• [DATA]
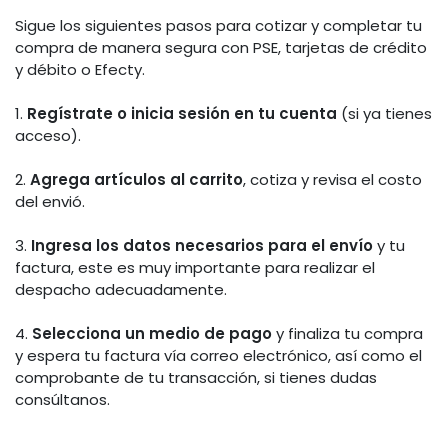
Sigue los siguientes pasos para cotizar y completar tu
compra de manera segura con PSE, tarjetas de crédito
y débito o Efecty.
1.
Regístrate o inicia sesión en tu cuenta
(si ya tienes
acceso).
2.
Agrega artículos al carrito
, cotiza y revisa el costo
del envió.
3.
Ingresa los datos necesarios para el envío
y tu
factura, este es muy importante para realizar el
despacho adecuadamente.
4.
Selecciona un medio de pago
y finaliza tu compra
y espera tu factura vía correo electrónico, así como el
comprobante de tu transacción, si tienes dudas
consúltanos.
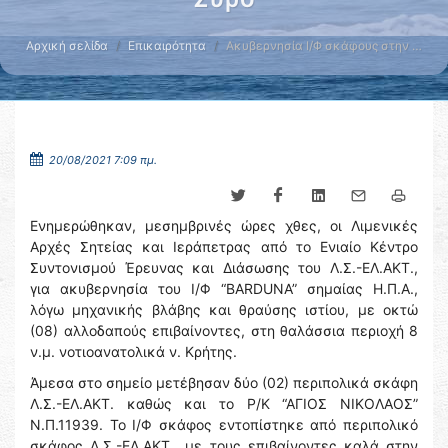
Αρχική σελίδα
Επικαιρότητα
Ακυβερνησία Ι/Φ σκάφους στην …
20/08/2021 7:09 πμ.
Ενημερώθηκαν, μεσημβρινές ώρες χθες, οι Λιμενικές
Αρχές Σητείας και Ιεράπετρας από το Ενιαίο Κέντρο
Συντονισμού Έρευνας και Διάσωσης του Λ.Σ.-ΕΛ.ΑΚΤ.,
για ακυβερνησία του Ι/Φ “BARDUNA” σημαίας Η.Π.Α.,
λόγω μηχανικής βλάβης και θραύσης ιστίου, με οκτώ
(08) αλλοδαπούς επιβαίνοντες, στη θαλάσσια περιοχή 8
ν.μ. νοτιοανατολικά ν. Κρήτης.
Άμεσα στο σημείο μετέβησαν δύο (02) περιπολικά σκάφη
Λ.Σ.-ΕΛ.ΑΚΤ. καθώς και το Ρ/Κ “ΑΓΙΟΣ ΝΙΚΟΛΑΟΣ”
Ν.Π.11939. Το Ι/Φ σκάφος εντοπίστηκε από περιπολικό
σκάφος Λ.Σ.-ΕΛ.ΑΚΤ., με τους επιβαίνοντες καλά στην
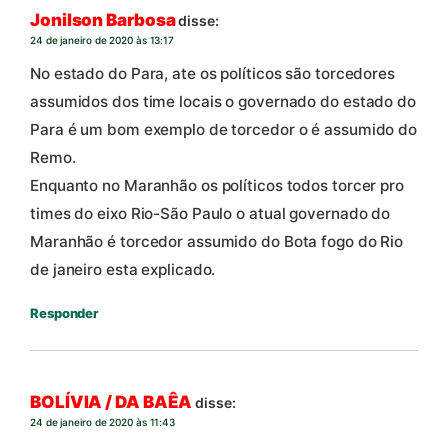
Jonilson Barbosa
disse:
24 de janeiro de 2020 às 13:17
No estado do Para, ate os políticos são torcedores
assumidos dos time locais o governado do estado do
Para é um bom exemplo de torcedor o é assumido do
Remo.
Enquanto no Maranhão os políticos todos torcer pro
times do eixo Rio-São Paulo o atual governado do
Maranhão é torcedor assumido do Bota fogo do Rio
de janeiro esta explicado.
Responder
BOLÍVIA / DA BAÊA
disse:
24 de janeiro de 2020 às 11:43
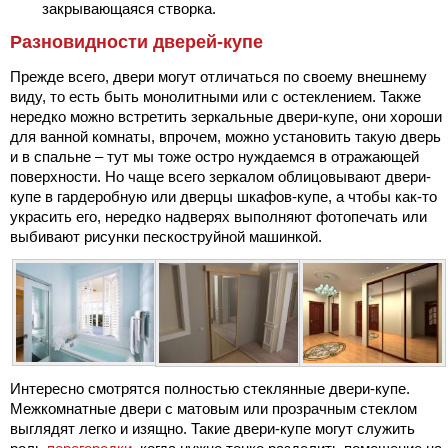
закрывающаяся створка.
Разновидности дверей-купе
Прежде всего, двери могут отличаться по своему внешнему
виду, то есть быть монолитными или с остеклением. Также
нередко можно встретить зеркальные двери-купе, они хороши
для ванной комнаты, впрочем, можно установить такую дверь
и в спальне – тут мы тоже остро нуждаемся в отражающей
поверхности. Но чаще всего зеркалом облицовывают двери-
купе в гардеробную или дверцы шкафов-купе, а чтобы как-то
украсить его, нередко надверях выполняют фотопечать или
выбивают рисунки пескоструйной машинкой.
Интересно смотрятся полностью стеклянные двери-купе.
Межкомнатные двери с матовым или прозрачным стеклом
выглядят легко и изящно. Такие двери-купе могут служить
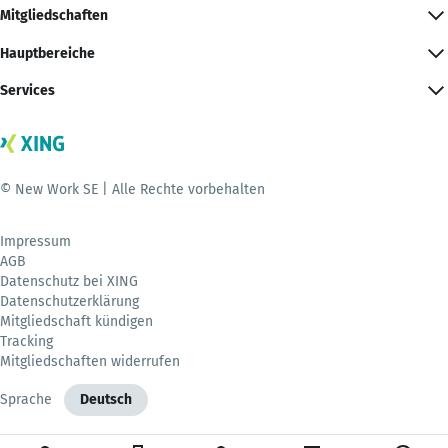
Mitgliedschaften
Hauptbereiche
Services
© New Work SE | Alle Rechte vorbehalten
Impressum
AGB
Datenschutz bei XING
Datenschutzerklärung
Mitgliedschaft kündigen
Tracking
Mitgliedschaften widerrufen
Sprache
Deutsch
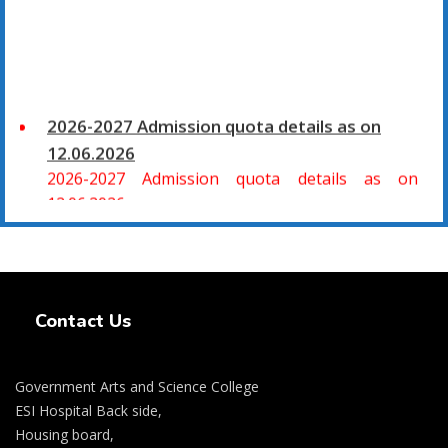
2026-2027 Admission quota details as on
12.06.2026
2026-2027 Admission quota details as on
12.06.2026
2026-27 கல்வியாண்டு கலை மற்றும் அறிவியல்
மாணாக்கர் சேர்க்கை
Swiss Rolex Replica Watches
சிவகாசி, அரசு கலை மற்றும் அறிவியல் கல்லூரியில்
Contact Us
08.06.2026 அன்று B.Sc., கணிதம், B.Sc., கணினி
அறிவியல், B.Sc., இயற்பியல், B.Sc., வேதியியல், B.Sc.,
விலங்கியல் ஆகிய அறிவியல் பாடப்பிரிவுகளுக்கும்,
Government Arts and Science College
09.06.2026 அன்று B.Com., வணிகவியல், B.B.A.,
ESI Hospital Back side,
வணிக நிர்வாகவியல், B.A., பொருளியல், B.A., வரலாறு
Housing board,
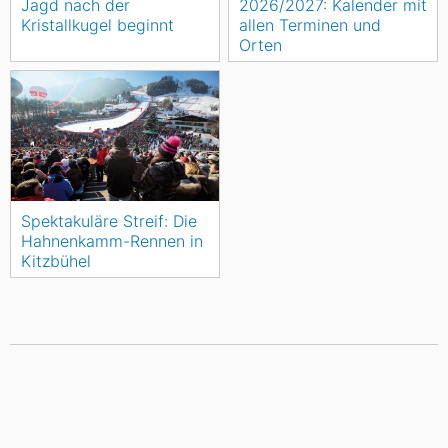
Jagd nach der
2026/2027: Kalender mit
Kristallkugel beginnt
allen Terminen und
Orten
Spektakuläre Streif: Die
Hahnenkamm-Rennen in
Kitzbühel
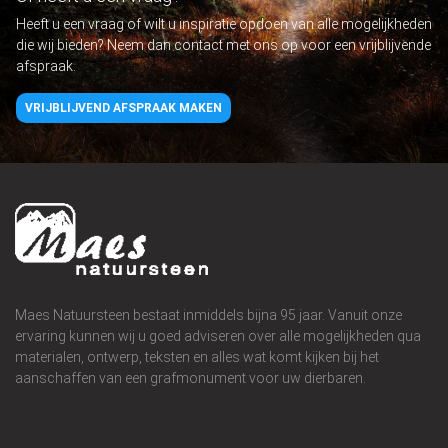
Heeft u een vraag of wilt u inspiratie opdoen van alle mogelijkheden
die wij bieden? Neem dan contact met ons op voor een vrijblijvende
afspraak.
VRIJBLIJVEND AFSPRAAK MAKEN
Maes Natuursteen bestaat inmiddels bijna 95 jaar. Vanuit onze
ervaring kunnen wij u goed adviseren over alle mogelijkheden qua
materialen, ontwerp, teksten en alles wat komt kijken bij het
aanschaffen van een grafmonument voor uw dierbaren.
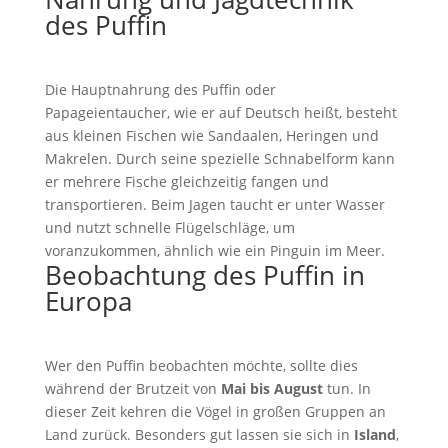
des Puffin
Die Hauptnahrung des Puffin oder
Papageientaucher, wie er auf Deutsch heißt, besteht
aus kleinen Fischen wie Sandaalen, Heringen und
Makrelen. Durch seine spezielle Schnabelform kann
er mehrere Fische gleichzeitig fangen und
transportieren. Beim Jagen taucht er unter Wasser
und nutzt schnelle Flügelschläge, um
voranzukommen, ähnlich wie ein Pinguin im Meer.
Beobachtung des Puffin in
Europa
Wer den Puffin beobachten möchte, sollte dies
während der Brutzeit von
Mai bis August
tun. In
dieser Zeit kehren die Vögel in großen Gruppen an
Land zurück. Besonders gut lassen sie sich in
Island
,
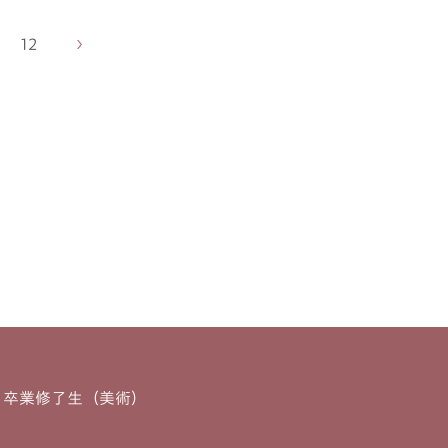
12
・卒業修了生（美術）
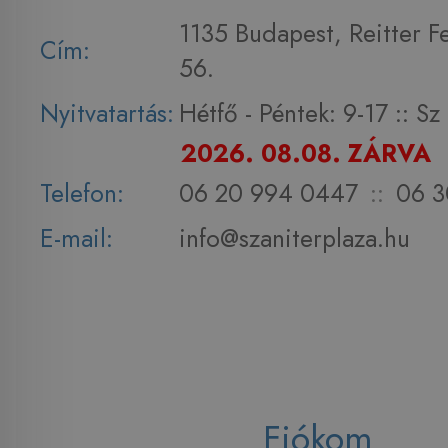
1135 Budapest, Reitter F
Cím:
56.
Nyitvatartás:
Hétfő - Péntek: 9-17 :: S
2026. 08.08. ZÁRVA
Telefon:
06 20 994 0447
::
06 3
E-mail:
info@szaniterplaza.hu
Fiókom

• [PROMPT]
In the entries above, find the line that contains "times do eixo" and the line that contains "materialen, ontwerp, teksten". Reproduce exactly those two lines and every line between them, but not the pictures.

• [COMPLETED TASK]
times do eixo Rio-São Paulo o atual governado do
Maranhão é torcedor assumido do Bota fogo do Rio
de janeiro esta explicado.
Responder
BOLÍVIA / DA BAÊA
disse:
24 de janeiro de 2020 às 11:43
закрывающаяся створка.
Разновидности дверей-купе
Прежде всего, двери могут отличаться по своему внешнему
виду, то есть быть монолитными или с остеклением. Также
нередко можно встретить зеркальные двери-купе, они хороши
для ванной комнаты, впрочем, можно установить такую дверь
и в спальне – тут мы тоже остро нуждаемся в отражающей
поверхности. Но чаще всего зеркалом облицовывают двери-
купе в гардеробную или дверцы шкафов-купе, а чтобы как-то
украсить его, нередко надверях выполняют фотопечать или
выбивают рисунки пескоструйной машинкой.
Интересно смотрятся полностью стеклянные двери-купе.
Межкомнатные двери с матовым или прозрачным стеклом
выглядят легко и изящно. Такие двери-купе могут служить
Mitgliedschaften
Hauptbereiche
Services
© New Work SE | Alle Rechte vorbehalten
Impressum
AGB
Datenschutz bei XING
Datenschutzerklärung
Mitgliedschaft kündigen
Tracking
Mitgliedschaften widerrufen
Sprache
Deutsch
2026-2027 Admission quota details as on
12.06.2026
2026-2027 Admission quota details as on
12.06.2026
2026-27 கல்வியாண்டு கலை மற்றும் அறிவியல்
மாணாக்கர் சேர்க்கை
Swiss Rolex Replica Watches
சிவகாசி, அரசு கலை மற்றும் அறிவியல் கல்லூரியில்
Contact Us
08.06.2026 அன்று B.Sc., கணிதம், B.Sc., கணினி
அறிவியல், B.Sc., இயற்பியல், B.Sc., வேதியியல், B.Sc.,
விலங்கியல் ஆகிய அறிவியல் பாடப்பிரிவுகளுக்கும்,
Government Arts and Science College
09.06.2026 அன்று B.Com., வணிகவியல், B.B.A.,
ESI Hospital Back side,
வணிக நிர்வாகவியல், B.A., பொருளியல், B.A., வரலாறு
Housing board,
Jagd nach der
2026/2027: Kalender mit
Kristallkugel beginnt
allen Terminen und
Orten
Spektakuläre Streif: Die
Hahnenkamm-Rennen in
Kitzbühel
Heeft u een vraag of wilt u inspiratie opdoen van alle mogelijkheden
die wij bieden? Neem dan contact met ons op voor een vrijblijvende
afspraak.
VRIJBLIJVEND AFSPRAAK MAKEN
Maes Natuursteen bestaat inmiddels bijna 95 jaar. Vanuit onze
ervaring kunnen wij u goed adviseren over alle mogelijkheden qua
materialen, ontwerp, teksten en alles wat komt kijken bij het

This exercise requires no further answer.